## Task description
Which lines belong in your copy? Those from the start of the data through the line with "options are tailored to your budget and", exactly as written, without any pictures.

===== Information provided =====

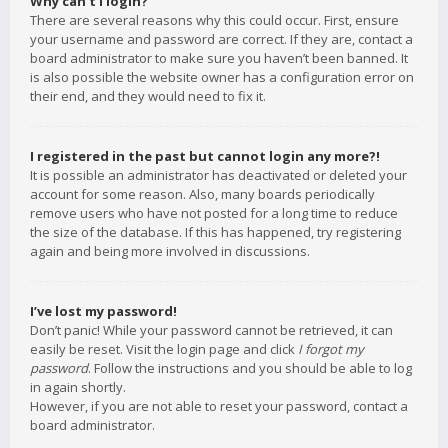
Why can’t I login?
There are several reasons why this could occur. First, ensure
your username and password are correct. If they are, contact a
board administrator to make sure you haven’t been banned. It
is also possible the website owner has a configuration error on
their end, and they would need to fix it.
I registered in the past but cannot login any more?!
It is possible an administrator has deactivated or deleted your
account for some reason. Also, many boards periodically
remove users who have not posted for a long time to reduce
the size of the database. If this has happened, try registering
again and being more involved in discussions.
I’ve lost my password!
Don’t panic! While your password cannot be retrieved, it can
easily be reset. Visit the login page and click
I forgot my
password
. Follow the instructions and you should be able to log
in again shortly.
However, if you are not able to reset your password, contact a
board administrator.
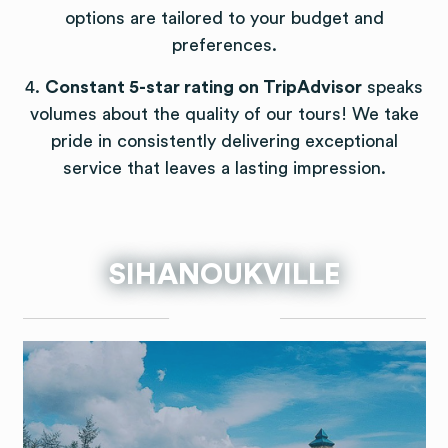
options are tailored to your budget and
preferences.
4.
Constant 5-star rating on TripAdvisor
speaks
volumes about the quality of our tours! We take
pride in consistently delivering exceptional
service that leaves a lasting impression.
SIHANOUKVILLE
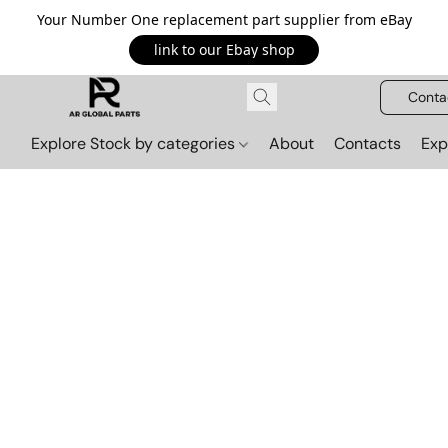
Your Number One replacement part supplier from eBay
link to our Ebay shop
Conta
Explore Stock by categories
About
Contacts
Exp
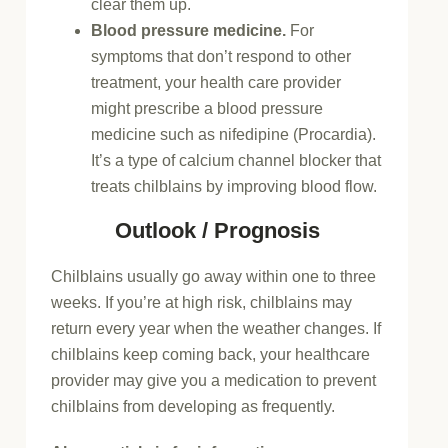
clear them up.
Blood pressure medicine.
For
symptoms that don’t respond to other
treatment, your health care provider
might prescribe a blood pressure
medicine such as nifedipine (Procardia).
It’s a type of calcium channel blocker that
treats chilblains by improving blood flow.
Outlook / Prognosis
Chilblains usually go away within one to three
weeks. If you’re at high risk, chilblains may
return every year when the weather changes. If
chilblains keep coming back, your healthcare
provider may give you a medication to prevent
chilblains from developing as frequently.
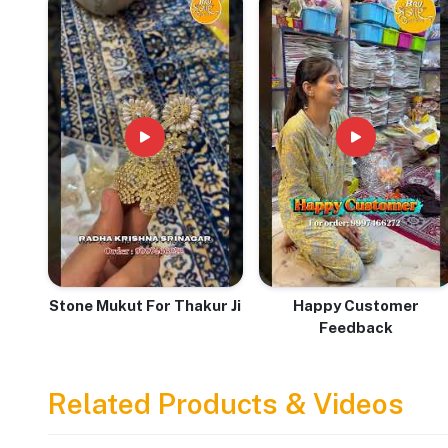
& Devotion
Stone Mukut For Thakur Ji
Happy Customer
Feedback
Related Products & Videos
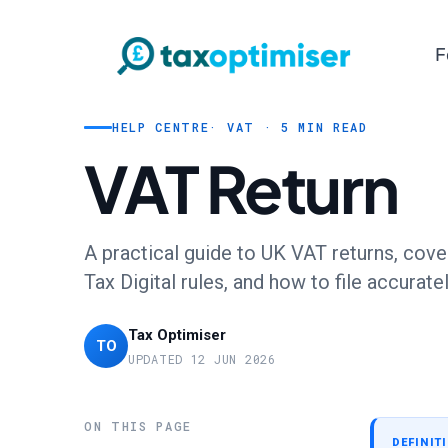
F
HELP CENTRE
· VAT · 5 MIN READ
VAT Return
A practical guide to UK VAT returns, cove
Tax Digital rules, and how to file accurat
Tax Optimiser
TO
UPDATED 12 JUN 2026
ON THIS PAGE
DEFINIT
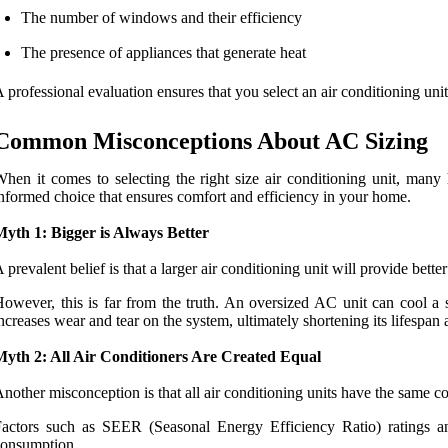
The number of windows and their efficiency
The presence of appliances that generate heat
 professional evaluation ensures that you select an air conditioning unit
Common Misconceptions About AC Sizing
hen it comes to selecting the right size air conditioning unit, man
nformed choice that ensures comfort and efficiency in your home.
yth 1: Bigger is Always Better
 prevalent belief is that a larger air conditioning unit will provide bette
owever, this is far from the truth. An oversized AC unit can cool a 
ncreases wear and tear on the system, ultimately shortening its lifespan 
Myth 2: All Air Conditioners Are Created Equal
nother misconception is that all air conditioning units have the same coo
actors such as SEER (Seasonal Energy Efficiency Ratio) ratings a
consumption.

=====

## Result below
Why can’t I login?
There are several reasons why this could occur. First, ensure
your username and password are correct. If they are, contact a
board administrator to make sure you haven’t been banned. It
is also possible the website owner has a configuration error on
their end, and they would need to fix it.
I registered in the past but cannot login any more?!
It is possible an administrator has deactivated or deleted your
account for some reason. Also, many boards periodically
remove users who have not posted for a long time to reduce
the size of the database. If this has happened, try registering
again and being more involved in discussions.
I’ve lost my password!
Don’t panic! While your password cannot be retrieved, it can
easily be reset. Visit the login page and click
I forgot my
password
. Follow the instructions and you should be able to log
in again shortly.
However, if you are not able to reset your password, contact a
board administrator.
options are tailored to your budget and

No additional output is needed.